Bank of New York Mellon Corp. officials last week confirmed that a box of unencrypted data storage tapes holding personal information of more than 4.5 million individuals was lost more than three months ago by a third-party vendor during transport to an off-site facility.

The bank informed the Connecticut State Attorney General's Office that the tapes belonging to its BNY Mellon Shareowner Services division were lost in transport by off-site storage firm Archive America on Feb. 27. The missing backup tapes include names, birth dates, Social Security numbers, and other information from customers of BNY Mellon and the People's United Bank in Bridgeport, Conn., according to a statement by Connecticut Attorney General Richard Blumenthal.

Archive America refused to comment about the missing backup tape, citing confidentiality agreements. A People's United Bank spokesman could not be reached for comment.

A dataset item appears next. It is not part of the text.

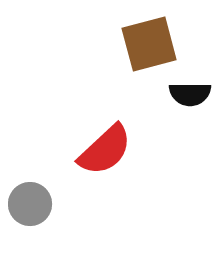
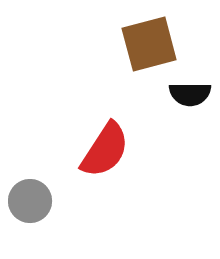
red semicircle: rotated 14 degrees counterclockwise
gray circle: moved 3 px up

BNY Mellon Shareowner Services, which includes handling employee stock option plans, said that it has begun notifying affected clients. It contended that none of the unencrypted data has been accessed or used.

"We'd like to provide people with a more current characterization [of what happened], but we are not yet in a position to make that available," said BNY Mellon spokesman Ron Sommer. "Our intention is to make it available as soon as we can."

Blumenthal said that the bank's offer of a year of freed credit monitoring to those affected by the breach is "grossly inadequate." He also slammed the bank for not promptly notifying customers of the security breach.

"The loss of this tape — so far unrecovered and unremedied — is inexplicable and unacceptable," wrote Blumenthal. "I am especially concerned by the delay in informing customers, possibly heightening the risks of wrongdoing."

Blumenthal said that he is working with the New York and New Jersey attorneys general and the Connecticut Department of Consumer Protection to investigate the breach. Further, he said that he is pressing the bank to explain how some backup tapes disappeared while others on the same van arrived intact at the Archive America facility.

This week, a lawyer representing 40 affected individuals filed a class-action lawsuit against the New York bank in Connecticut Superior Court. Attorney Michael Stratton, who represents the plaintiffs, said he is seeking up to seven years of free credit monitoring and credit insurance for customers, along with unspecified damages.

"It's inconceivable to me that you have unencrypted data on tapes being transported and stored. I can't imagine why you wouldn't have a sophisticated encryption program to make it virtually impossible to break the code even if they were to become lost," remarked Stratton.